So, for example, if your provider creates identity tokens with the following fields (among others), where iss
is the identity provider URI, sub
identifies the user, and groupList
lists the security groups that the user belongs to:
{ 'iss': 'https://server.example.com' 'sub': 'u98523-4509823' 'groupList': ['developers@example.corp', 'us-east1-cluster-admins@example.corp'] ... }
...your configuration will have the following corresponding fields:
issueruri: 'https://server.example.com' username: 'sub' group: 'groupList' ...
Your platform administrator, or whoever manages identity in your organization, should provide you with most of the information you need to create the configuration. For example configurations for some commonly used identity providers, see Provider-specific configurations.
GKE Identity Service lets you create or update and apply this configuration from the Google Cloud console or using the Google Cloud CLI.
Console
Enable GKE Identity Service
In the Google Cloud console, go to the Feature Manager page.
Click Enable in the Identity Service panel, then click Enable again in the pane that displays. This creates a new GKE Identity Service controller instance to manage the lifecycle of GKE Identity Service in your fleet's clusters.
Select clusters
- Back in the Feature Manager page, click Details in the Identity Service panel to open the details pane for the service. This displays your project's clusters and their fleet-level GKE Identity Service status.
- Click Update identity service to open the setup pane.
- Select the clusters you want to configure. Only supported cluster types can be selected. You can choose individual clusters, or specify that you want all clusters to be configured with the same identity configuration. If you have configured fleet-level defaults, the configuration is reconciled back to the default. For more information, see Configure fleet-level defaults.
- In the Identity provider drop-down, choose how you want to configure the cluster. If the cluster has an existing GKE Identity Service configuration, you can choose to update it. If an existing registered cluster has an GKE Identity Service configuration you'd like to use, you can choose to copy that configuration to your selected clusters. To create a completely new configuration, follow the instructions for your chosen provider as described in the next section.
Set provider details
The provider details you need to add depend on the identity provider type you want to use for your configuration.
OIDC
- Select New Open ID Connect to create a new OIDC configuration.
- Specify the name you want to use to identify this configuration in the Provider name field, typically the identity provider name. This name must start with a letter followed by up to 39 lowercase letters, numbers, or hyphens, and cannot end with a hyphen. You cannot edit this name once you've created a configuration.
- Specify the client ID returned when registering GKE Identity Service with your provider in the Client ID field.
- Specify the client secret that must be shared between the client application and the identity provider in the Client Secret field.
- Specify the URI where authorization requests are made to your identity provider in the Issuer URL field.
- Click Next to set the OIDC attributes.
Azure AD
- Select New Azure Active Directory to create a new Azure AD configuration.

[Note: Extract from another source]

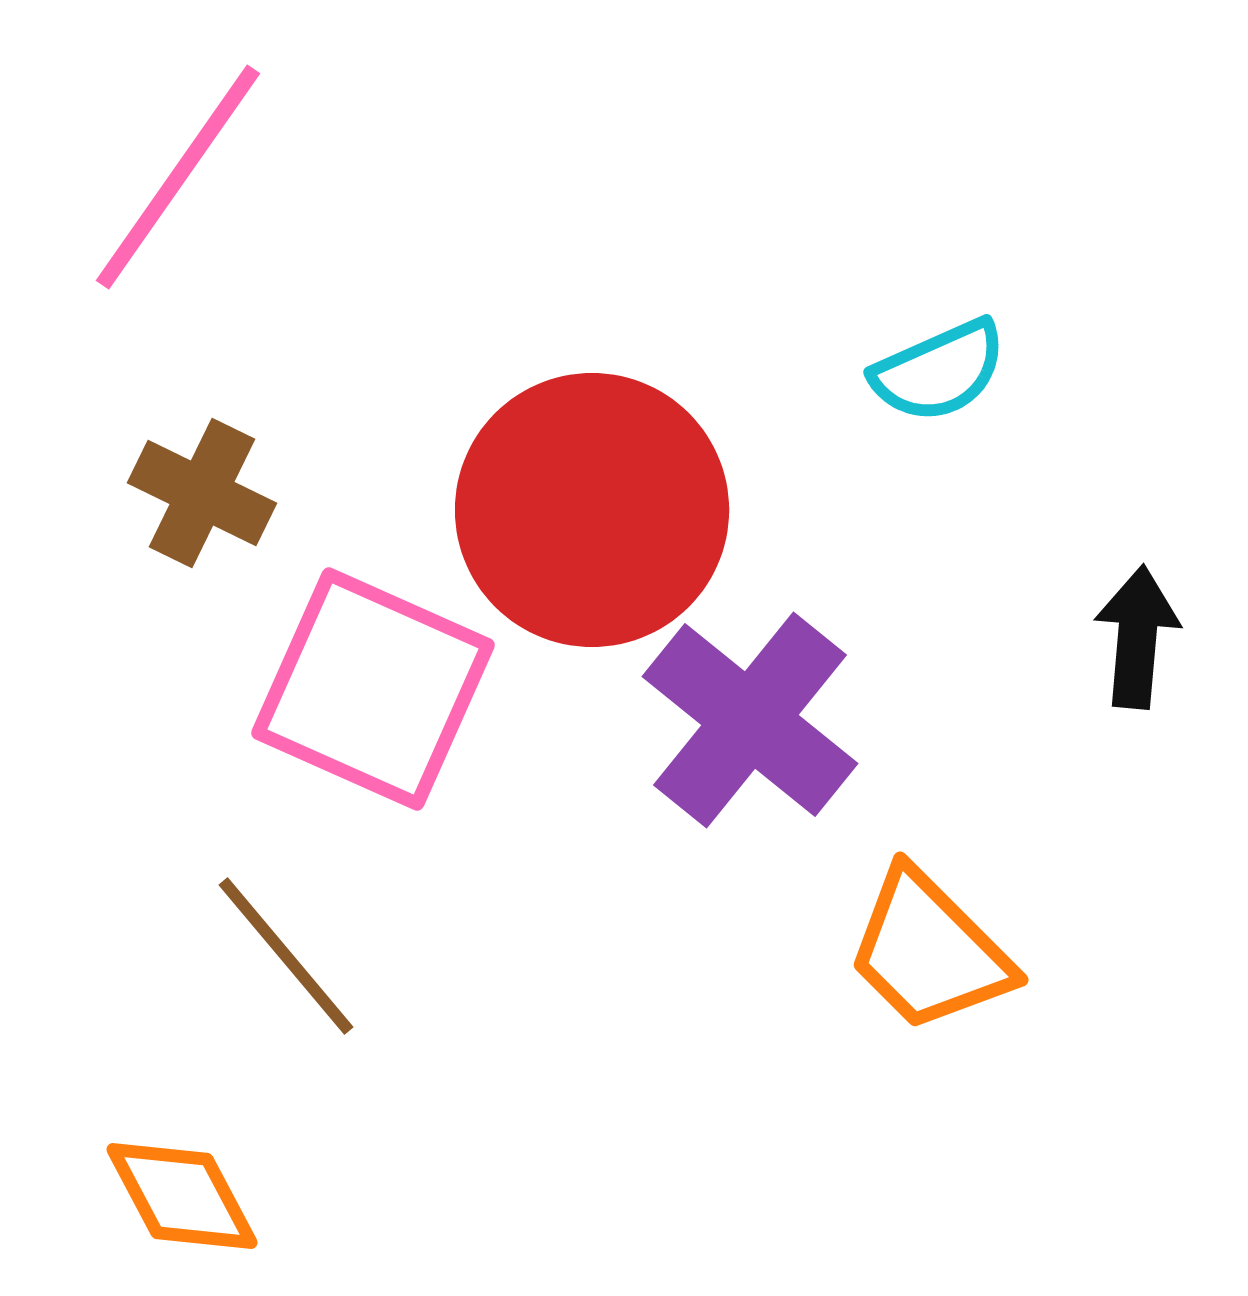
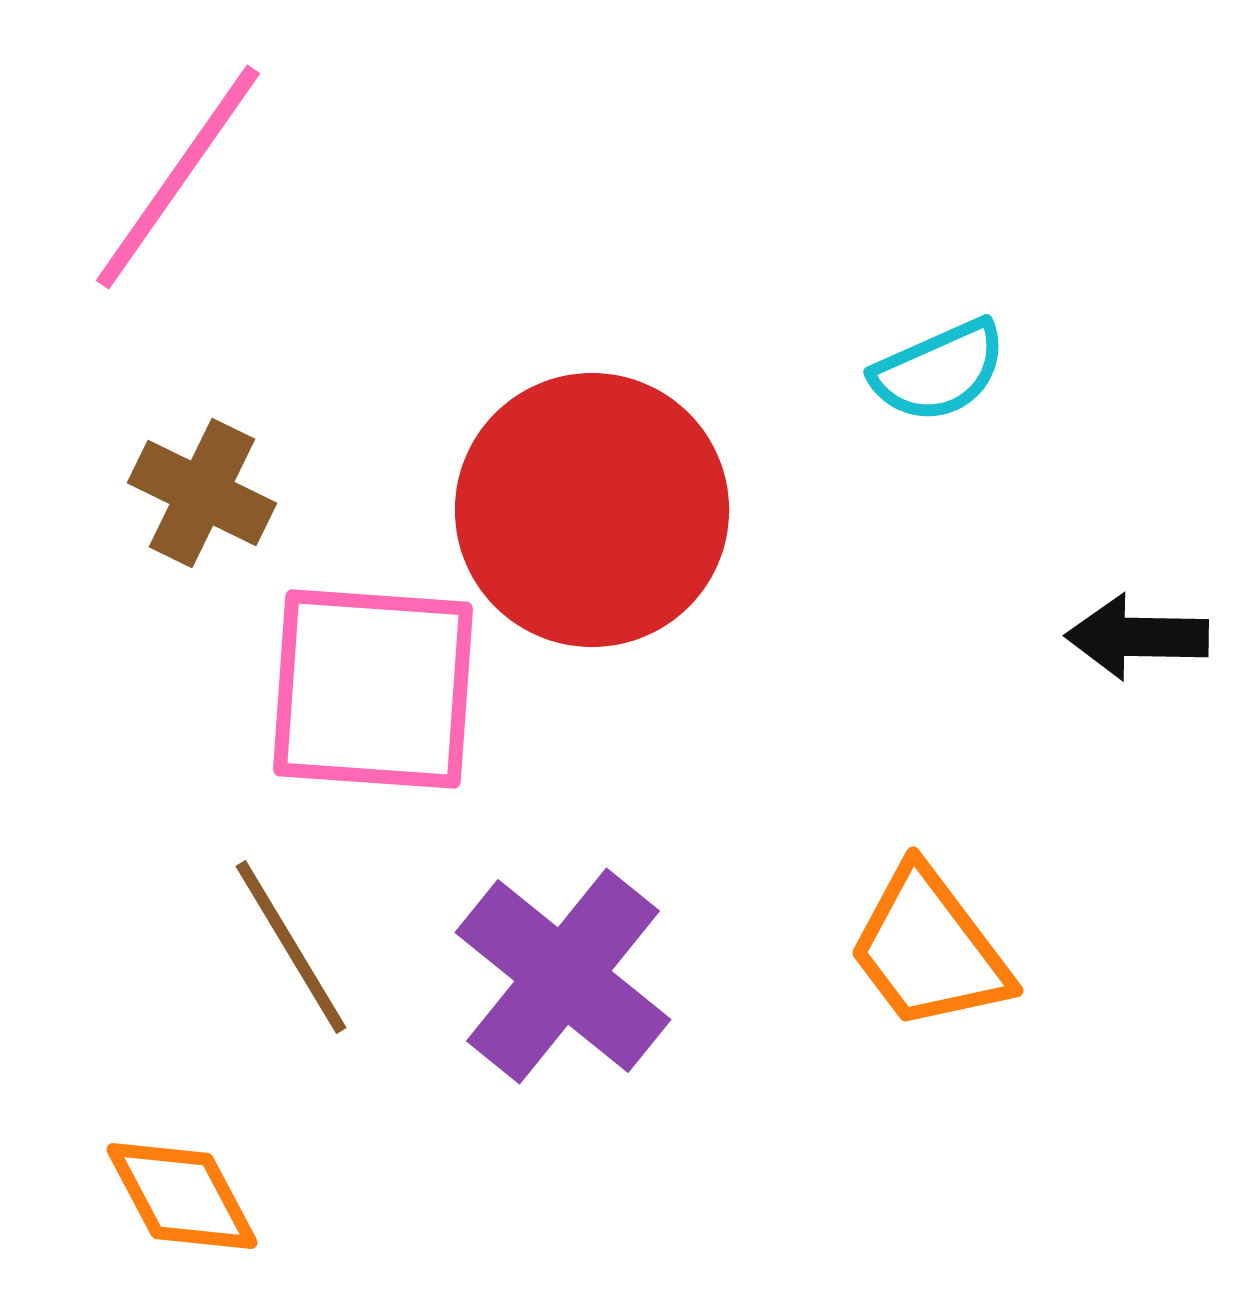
black arrow: rotated 94 degrees counterclockwise
pink square: rotated 20 degrees counterclockwise
purple cross: moved 187 px left, 256 px down
orange trapezoid: moved 2 px up; rotated 8 degrees clockwise
brown line: moved 5 px right, 9 px up; rotated 9 degrees clockwise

- Specify the name you want to use to identify this configuration in the Provider name field, typically the identity provider name. This name must start with a letter followed by up to 39 lowercase letters, numbers, or hyphens, and cannot end with a hyphen. You cannot edit this name once you've created a configuration.
- Specify the client ID returned when registering GKE Identity Service with your provider in the Client ID field.

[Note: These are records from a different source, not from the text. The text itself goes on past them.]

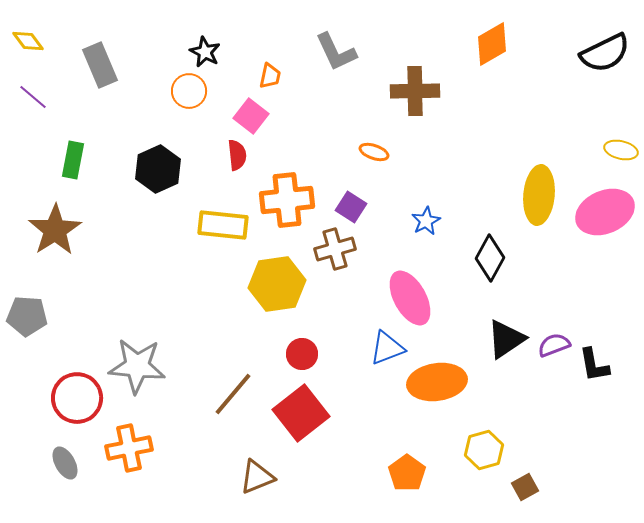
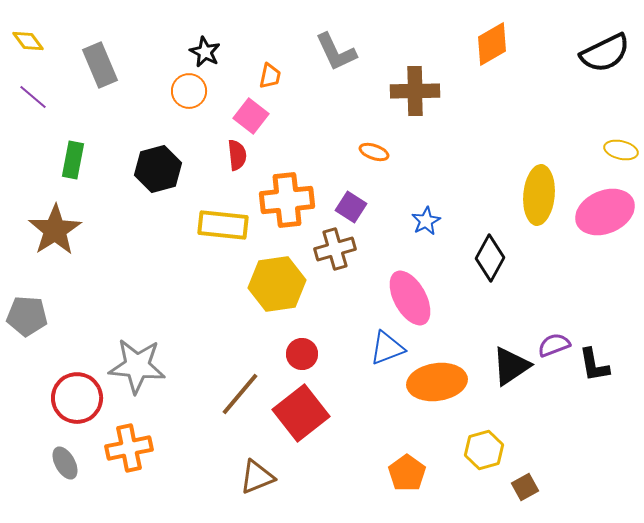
black hexagon at (158, 169): rotated 9 degrees clockwise
black triangle at (506, 339): moved 5 px right, 27 px down
brown line at (233, 394): moved 7 px right
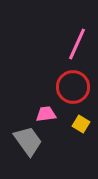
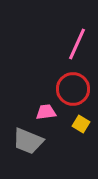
red circle: moved 2 px down
pink trapezoid: moved 2 px up
gray trapezoid: rotated 148 degrees clockwise
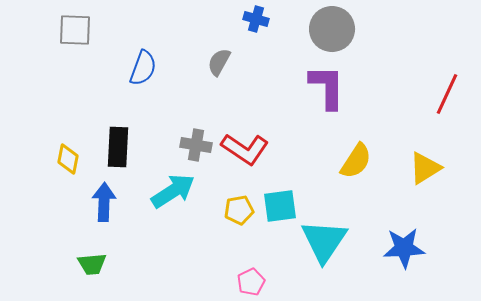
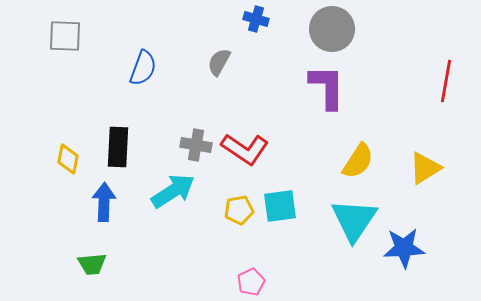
gray square: moved 10 px left, 6 px down
red line: moved 1 px left, 13 px up; rotated 15 degrees counterclockwise
yellow semicircle: moved 2 px right
cyan triangle: moved 30 px right, 21 px up
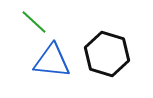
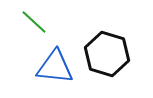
blue triangle: moved 3 px right, 6 px down
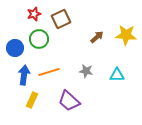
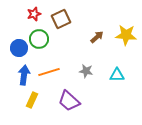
blue circle: moved 4 px right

- Specify the client secret that must be shared between the client application and the identity provider in the Client Secret field.
- Specify the tenant that is the Azure AD account to be authenticated in the Tenant.

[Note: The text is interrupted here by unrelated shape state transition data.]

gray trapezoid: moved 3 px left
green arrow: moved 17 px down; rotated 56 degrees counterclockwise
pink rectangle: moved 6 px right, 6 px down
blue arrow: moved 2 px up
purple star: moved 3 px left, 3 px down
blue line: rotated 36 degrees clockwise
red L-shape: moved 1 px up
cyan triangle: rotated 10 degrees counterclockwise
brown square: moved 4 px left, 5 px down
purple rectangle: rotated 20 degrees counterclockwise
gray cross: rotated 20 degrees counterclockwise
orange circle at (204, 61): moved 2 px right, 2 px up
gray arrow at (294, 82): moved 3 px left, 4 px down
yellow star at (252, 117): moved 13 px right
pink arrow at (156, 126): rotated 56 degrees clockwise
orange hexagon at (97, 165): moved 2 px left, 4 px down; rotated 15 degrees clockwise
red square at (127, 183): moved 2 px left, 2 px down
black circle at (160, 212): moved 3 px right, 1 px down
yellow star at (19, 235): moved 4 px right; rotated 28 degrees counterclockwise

- Click Next to set the Azure AD attributes.
LDAP
- Select LDAP to create a new LDAP configuration.
- Specify the name you want to use to identify this configuration in the Provider name field, typically the identity provider name. This name must start with a letter followed by up to 39 lowercase letters, numbers, or hyphens, and cannot end with a hyphen. You cannot edit this name once you've created a configuration.
- Click Next.
- Specify the hostname (mandatory), LDAP connection type, and base64-encoded CA certificate of the LDAP server.
- Click Next to configure the server.
- Specify the user's distinguished name, filter, login attribute, and identifier attribute.
- Click Next to set the user details.
- If you choose to use groups, specify the group's distinguished name, filter, and identifier attribute.
- Click Next to set the group details.
- Specify the service account username and password.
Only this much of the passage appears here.